世界中で食品ロスが問題視されているなか、フードテックは食品分野での様々な問題を解決するとして注目されています。オンラインデリバリーサービスや工場の品質管理、売り手と買い手をつなげるマッチングサービスなど多岐に渡りサービスが生まれています。

フードテック企業の株式会社リノシスは、ソフトウェアの力で飲食・小売ビジネスの業務効率化と売り上げ増を低価格で実現するためのサービスを提供しています。
例えば、リノシス・キッチンマネージャーは在庫や消耗品の自動管理・自動発注機能や棚卸しアシスト機能、冷蔵庫の温度管理機能があり、作業効率を高めるとともに人件費や食材ロスを削減します。
在庫管理や棚卸しアシストは、食品に限らず製品のある分野で応用できそうです。

「Reduce GO」は飲食・小売店の余剰食品を削減するプラットフォームアプリです。月額料金を払うことで誰でも近くのレストランや小売店の売れ残ってしまいそうな食品を受け取ることができます。

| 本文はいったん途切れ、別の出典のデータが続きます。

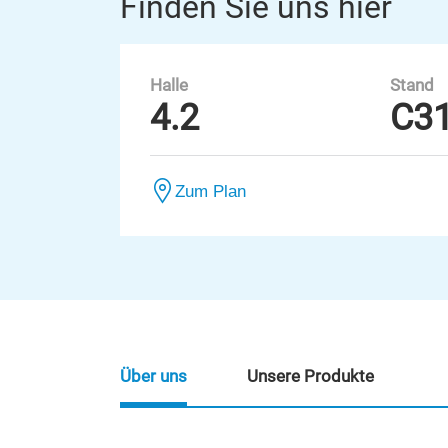
Finden Sie uns hier
Halle
Stand
4.2
C3
Zum Plan
Über uns
Unsere Produkte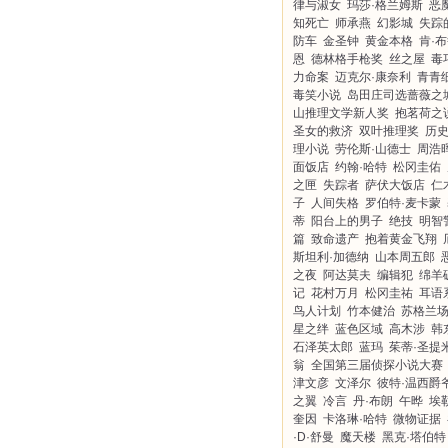
律与淑女
玛莎·格兰姆斯
恶
知死亡
师承燕
幻影城
失踪
防车
金圣钟
黄金本格
肯·
恩
德林格手枪奖
丝之屋
毒
力命案
迈克尔·康奈利
青青
毒笑小说
岛田庄司选蔷薇之
山推理文学新人奖
抱茗荷之
圣女的救济
双叶推理奖
历
理小说
劳伦斯·山德士
周浩
面饭店
约翰·哈特
松冈圭佑
之匣
失踪者
萨伏大饭店
仁
子
人间失格
罗伯特·麦卡蒙
蒂
阳台上的男子
绝技
明智
篇
致命遗产
抱着黄金飞翔
斯坦利·加德纳
山本周五郎
之夜
阿达莫夫
编辑犯
绵羊
记
花村万月
松冈圭祐
耳语
鸟人计划
竹本健治
苏格兰
星之绊
蓝色区域
高木涉
韩
石泽英太郎
蓝玛
茱蒂·圣提
翁
全国第三届侦探小说大赛
津文彦
文泽尔
彼特·温西爵
之翼
冷言
丹·布朗
午晔
埃
奎因
卡洛琳·哈特
微物证据
·D·舒曼
魔天楼
黑克·塔伯特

このように、上記の他にもエドテック(EducationTech)、フィンテック(FinanceTech)、マニュテック(ManufacturingTech)など様々な業界でテクノロジーの活用が進んでいます。
業種は違うとも似たようなサービスが応用されていました。他業界のテクノロジーの活用を応用することで新たなビジネスチャンスがありそうです。

終わりに

消費者の購買行動の変化や働き手不足と言った変化に応じて、商品やサービスを提供する側は柔軟に新たな価値を作っていくことが求められています。
持続可能な未来を実現するため、どの業界でもIT化が必須になってきたのではないでしょうか。今後もサービスのIT化や商店のEC化が高まっていくとみられ、企業のモノの売り方やサービスのあり方が問われています。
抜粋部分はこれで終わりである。